One morning @ home Wait, I hear them. There they are. The Garbage Guys are on the street. Those who wait are either patient, or not, so. Rough truck rumbles from the corner. Avenue Jean Moulin. Resistance hero. Place Florentine Pla. Men shot. Boys deported. They rumble and they roar. This is not the Wabash Cannonball. No shots aimed at St. Martin or Caudiès. It’s a good bit cooler today. She assembles the pot of azuki beans, celery, onions, curcumin, pepper. Don’t forget the pepper, it jukes the curcumin. Air redolent. Red beans and rice with andouille sausages on Monday, like in our New Orleans days. Crepe myrtle syrup on the flagstones. Dancing cockroaches. Go down to the garden room. Find the cube box, neat design. Pack the terracotta heater for the summer. Wonder where they are, the celestials. Moon and stars have given up. A car parks. Car door opens and shuts. Who? What are they up to? Imagined acts become memories. But what went on when the light went out, Mary Jane, Mary Jane? Forgot that ditty. Flimsy excuse, but aren’t they all? The evidence shows only scrambled pieces. Work the puzzle. Make up a story. It’s a lie, but you remember. Keep making the same mistakes.

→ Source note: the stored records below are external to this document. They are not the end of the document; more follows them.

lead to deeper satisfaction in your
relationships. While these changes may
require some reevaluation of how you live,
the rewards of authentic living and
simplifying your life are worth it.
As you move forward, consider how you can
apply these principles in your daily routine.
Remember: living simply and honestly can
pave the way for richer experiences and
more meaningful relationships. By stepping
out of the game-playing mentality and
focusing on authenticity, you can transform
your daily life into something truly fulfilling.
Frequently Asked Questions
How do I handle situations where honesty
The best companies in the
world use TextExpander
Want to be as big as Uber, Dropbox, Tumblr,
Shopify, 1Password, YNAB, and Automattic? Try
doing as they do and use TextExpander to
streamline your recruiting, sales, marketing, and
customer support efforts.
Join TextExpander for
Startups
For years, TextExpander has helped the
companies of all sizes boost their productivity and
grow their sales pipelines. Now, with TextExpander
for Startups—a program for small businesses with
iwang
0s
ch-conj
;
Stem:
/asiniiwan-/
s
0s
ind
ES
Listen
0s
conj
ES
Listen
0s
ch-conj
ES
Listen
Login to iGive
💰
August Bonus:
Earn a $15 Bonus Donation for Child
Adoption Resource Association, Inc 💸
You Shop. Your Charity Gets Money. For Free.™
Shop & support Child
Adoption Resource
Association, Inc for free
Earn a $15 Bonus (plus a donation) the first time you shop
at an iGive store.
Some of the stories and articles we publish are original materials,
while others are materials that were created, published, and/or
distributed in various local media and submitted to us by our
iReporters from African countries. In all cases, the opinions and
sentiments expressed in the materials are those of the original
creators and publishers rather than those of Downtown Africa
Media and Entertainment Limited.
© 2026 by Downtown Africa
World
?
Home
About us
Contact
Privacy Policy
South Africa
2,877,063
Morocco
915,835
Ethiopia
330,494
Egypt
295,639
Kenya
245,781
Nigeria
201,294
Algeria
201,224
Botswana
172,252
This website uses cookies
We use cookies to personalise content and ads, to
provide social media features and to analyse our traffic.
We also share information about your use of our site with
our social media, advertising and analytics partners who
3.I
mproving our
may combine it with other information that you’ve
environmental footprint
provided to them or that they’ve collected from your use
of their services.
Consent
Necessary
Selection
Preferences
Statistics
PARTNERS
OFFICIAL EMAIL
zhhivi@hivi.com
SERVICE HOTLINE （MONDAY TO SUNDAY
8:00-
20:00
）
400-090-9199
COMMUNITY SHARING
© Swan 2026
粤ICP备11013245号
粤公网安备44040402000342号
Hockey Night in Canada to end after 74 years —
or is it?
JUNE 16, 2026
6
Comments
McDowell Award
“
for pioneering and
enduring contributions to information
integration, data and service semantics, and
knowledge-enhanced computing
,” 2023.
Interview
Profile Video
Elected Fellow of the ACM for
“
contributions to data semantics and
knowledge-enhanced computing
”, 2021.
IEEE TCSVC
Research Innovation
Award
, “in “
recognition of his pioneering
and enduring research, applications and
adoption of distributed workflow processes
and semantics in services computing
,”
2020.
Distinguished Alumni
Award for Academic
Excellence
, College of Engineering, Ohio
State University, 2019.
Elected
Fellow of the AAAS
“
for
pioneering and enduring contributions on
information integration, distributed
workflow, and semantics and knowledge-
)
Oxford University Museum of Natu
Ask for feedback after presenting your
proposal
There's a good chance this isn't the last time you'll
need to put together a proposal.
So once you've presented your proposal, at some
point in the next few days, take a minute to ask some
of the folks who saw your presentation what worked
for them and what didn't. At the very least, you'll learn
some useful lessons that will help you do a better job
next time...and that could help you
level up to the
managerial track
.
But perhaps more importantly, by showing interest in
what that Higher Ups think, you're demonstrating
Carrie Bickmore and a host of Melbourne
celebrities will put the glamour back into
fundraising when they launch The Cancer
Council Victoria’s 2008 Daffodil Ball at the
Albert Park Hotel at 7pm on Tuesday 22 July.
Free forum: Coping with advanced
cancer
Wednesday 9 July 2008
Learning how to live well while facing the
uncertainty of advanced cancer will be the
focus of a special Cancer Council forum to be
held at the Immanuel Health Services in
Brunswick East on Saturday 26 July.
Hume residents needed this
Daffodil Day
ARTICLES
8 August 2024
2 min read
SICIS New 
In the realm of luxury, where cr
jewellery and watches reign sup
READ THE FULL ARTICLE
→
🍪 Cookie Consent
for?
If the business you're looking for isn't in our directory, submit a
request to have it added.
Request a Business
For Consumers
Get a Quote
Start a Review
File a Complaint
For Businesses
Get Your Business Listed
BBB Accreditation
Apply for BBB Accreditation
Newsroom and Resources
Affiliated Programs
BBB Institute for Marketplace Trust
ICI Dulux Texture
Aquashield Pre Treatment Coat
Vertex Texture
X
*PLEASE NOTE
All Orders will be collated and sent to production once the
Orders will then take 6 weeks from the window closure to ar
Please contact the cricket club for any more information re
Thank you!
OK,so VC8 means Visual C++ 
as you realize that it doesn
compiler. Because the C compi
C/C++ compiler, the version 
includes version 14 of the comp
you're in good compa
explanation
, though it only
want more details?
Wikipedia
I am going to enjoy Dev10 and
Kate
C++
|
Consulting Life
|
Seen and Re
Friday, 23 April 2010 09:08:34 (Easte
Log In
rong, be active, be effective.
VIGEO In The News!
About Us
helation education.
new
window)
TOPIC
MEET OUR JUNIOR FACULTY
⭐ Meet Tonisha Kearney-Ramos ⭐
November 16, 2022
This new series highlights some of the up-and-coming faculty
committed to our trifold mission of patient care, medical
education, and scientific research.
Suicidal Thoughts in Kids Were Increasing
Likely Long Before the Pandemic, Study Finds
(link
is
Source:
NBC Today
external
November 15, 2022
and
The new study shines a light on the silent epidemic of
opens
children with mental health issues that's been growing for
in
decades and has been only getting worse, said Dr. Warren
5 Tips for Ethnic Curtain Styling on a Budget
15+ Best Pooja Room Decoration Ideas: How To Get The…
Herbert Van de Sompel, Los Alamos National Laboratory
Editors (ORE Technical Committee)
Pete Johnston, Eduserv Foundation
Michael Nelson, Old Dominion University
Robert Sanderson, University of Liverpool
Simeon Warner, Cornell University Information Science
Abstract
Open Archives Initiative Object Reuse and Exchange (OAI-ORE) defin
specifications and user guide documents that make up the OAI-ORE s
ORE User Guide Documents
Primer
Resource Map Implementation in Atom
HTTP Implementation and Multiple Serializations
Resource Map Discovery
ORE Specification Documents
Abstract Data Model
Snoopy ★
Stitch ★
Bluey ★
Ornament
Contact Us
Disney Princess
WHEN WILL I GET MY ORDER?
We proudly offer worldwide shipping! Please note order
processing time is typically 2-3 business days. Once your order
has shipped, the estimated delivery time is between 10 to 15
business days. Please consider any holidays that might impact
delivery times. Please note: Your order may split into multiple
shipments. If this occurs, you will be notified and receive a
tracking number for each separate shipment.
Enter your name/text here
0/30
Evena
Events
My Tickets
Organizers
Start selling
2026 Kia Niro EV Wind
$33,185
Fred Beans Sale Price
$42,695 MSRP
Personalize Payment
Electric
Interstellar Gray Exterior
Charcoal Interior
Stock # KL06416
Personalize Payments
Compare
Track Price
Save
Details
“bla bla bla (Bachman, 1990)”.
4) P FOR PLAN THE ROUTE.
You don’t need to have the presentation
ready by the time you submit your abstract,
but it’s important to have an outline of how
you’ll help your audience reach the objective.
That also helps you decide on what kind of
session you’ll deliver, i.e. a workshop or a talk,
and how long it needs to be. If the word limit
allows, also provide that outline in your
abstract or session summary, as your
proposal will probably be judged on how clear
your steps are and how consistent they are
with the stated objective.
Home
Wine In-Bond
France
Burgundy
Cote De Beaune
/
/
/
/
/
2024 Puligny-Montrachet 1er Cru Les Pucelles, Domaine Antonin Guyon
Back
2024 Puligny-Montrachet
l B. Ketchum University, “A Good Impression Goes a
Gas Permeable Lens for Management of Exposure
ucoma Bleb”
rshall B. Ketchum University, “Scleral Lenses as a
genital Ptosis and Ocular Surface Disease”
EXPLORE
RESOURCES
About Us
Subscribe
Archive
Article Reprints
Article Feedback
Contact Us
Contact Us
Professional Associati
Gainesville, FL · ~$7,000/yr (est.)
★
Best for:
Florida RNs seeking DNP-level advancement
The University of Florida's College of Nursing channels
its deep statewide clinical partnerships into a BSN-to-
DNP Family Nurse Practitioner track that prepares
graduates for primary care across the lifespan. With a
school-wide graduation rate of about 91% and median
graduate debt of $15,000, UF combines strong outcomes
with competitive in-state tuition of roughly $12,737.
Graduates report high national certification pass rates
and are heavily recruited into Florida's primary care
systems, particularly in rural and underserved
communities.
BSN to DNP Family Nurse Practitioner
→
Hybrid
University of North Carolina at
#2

The way it is. What comfort in that? Tyrants ruled, bankers screwed the markets. The surfing masses drudged in deep shit with no good way to get out or get clean. Mister Clean. Monsieur Propre. Change the costumes. Change the scenery. Repaint the grocery store. Do all that, but the roles in the play don’t get re-written. Banging on the street. They’re unloading crates. Animals, maybe. Dogs are always hungry. Watch your watermelon rinds. Toby ate the rinds. Toby is dead these sixty years. Ugliest and meanest mutt you ever met. Tell the same stories until you exit stage left. Fill the washer with dirty socks and what you forgot. Children laughing their way to school on rue Voltaire. Beer barrels roll at the Café de la Paix. PMU. Pay. Em. Oooo. Bet the nags at Valenciennes. The Hippodrome. Bathe in the muddy Congo; wiggle your tiny ears. Switch off the light before mounting the stairs. Left knee aches. Mary Jane, Mary Jane. Tell the same stories until you exit stage left. Fill the washer with dirty socks and what you forgot. Children laughing their way to school on rue Voltaire. Beer barrels roll at the Café de la Paix. PMU. Pay. Em. Oooo. Bet the nags at Valenciennes. Hippodrome. Bathe in the muddy Congo; wiggle your tiny ears. Switch off the light before mounting the stairs. Left knee aches. Mary Jane, Mary Jane.